The security of the Uniswap v3 protocol has been compromised. Attackers have made off with at least $4 million worth in Ethereum (ETH), but it could be even greater than that!
Harry Denley, a security researcher at Metamask, was one of the first to alert the public to the attack on July 11, informing his 13,000 Twitter followers that 73,399 addresses had received counterfeit ERC-20 tokens intended to steal their assets.
How phishing attack works
According to Denley, the fake ERC-20 token, which appeared to be called UNI-V3, was able to trick users into sending ETH to a wallet controlled by the attackers. Once the funds were sent, they were quickly transferred to a different address in small increments, making them more difficult to trace.
Once the user accepts the fake token, their ETH is transferred to the attacker's wallet. So far, over 300 addresses have been identified as victims of the scam.
Denley was able to track the funds as they were being moved and estimates that the attackers made off with at least 3,926 ETH, worth approximately $4.7 million at current prices. However, he believes the actual amount stolen could be much higher, as many users may not have realized they had been phished yet.
Uniswap has since addressed the issue, telling users that the fake UNI-V3 token has been “blacklisted” and warning people not to send any ETH or other assets to the associated addresses.
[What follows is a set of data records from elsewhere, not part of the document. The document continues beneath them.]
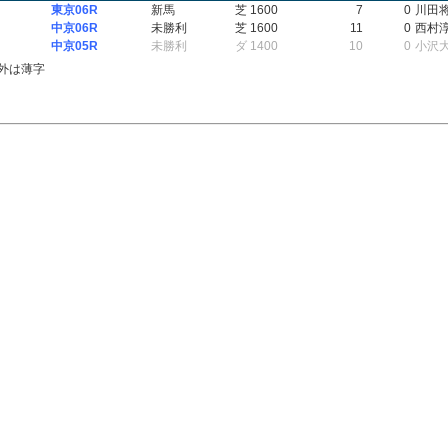
東京06R
新馬
芝 1600
7
0
川田
中京06R
未勝利
芝 1600
11
0
西村
中京05R
未勝利
ダ 1400
10
0
小沢
外は薄字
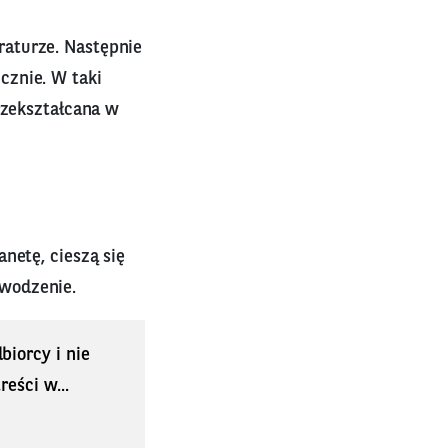
raturze. Następnie
cznie. W taki
rzekształcana w
netę, cieszą się
wodzenie.
biorcy i nie
eści w...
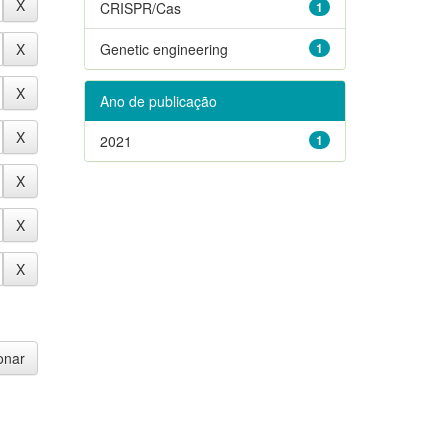
CRISPR/Cas
1
Genetic engineering
1
Ano de publicação
2021
1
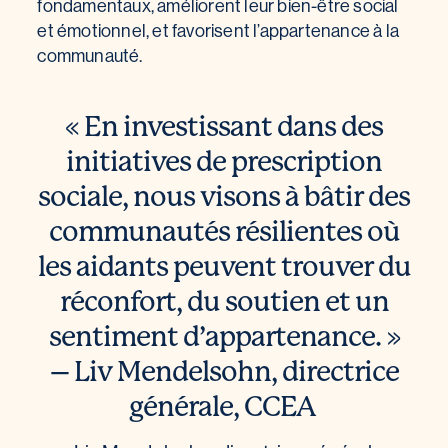
fondamentaux, améliorent leur bien-être social
et émotionnel, et favorisent l’appartenance à la
communauté.
« En investissant dans des
initiatives de prescription
sociale, nous visons à bâtir des
communautés résilientes où
les aidants peuvent trouver du
réconfort, du soutien et un
sentiment d’appartenance. »
– Liv Mendelsohn, directrice
générale, CCEA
As DeFi protocols continue to grow in popularity, they are becoming increasingly attractive targets for hackers and scammers. Earlier this week, the creator of Synthetix warned that the platform was under “active attack” from someone attempting to exploit a flaw in its code. Fortunately, no user funds were lost in that incident.
It is imperative that users take extra care to ensure they are sending their assets to the correct address when using any DeFi protocol. Remember to double-check all addresses before sending any funds, and if you are unsure, reach out to the project team directly for help.
It is important to be aware of these scams and only to use trusted sources when interacting with decentralized exchanges. Be sure to research and never deposit funds into a protocol you are not 100% sure is legitimate.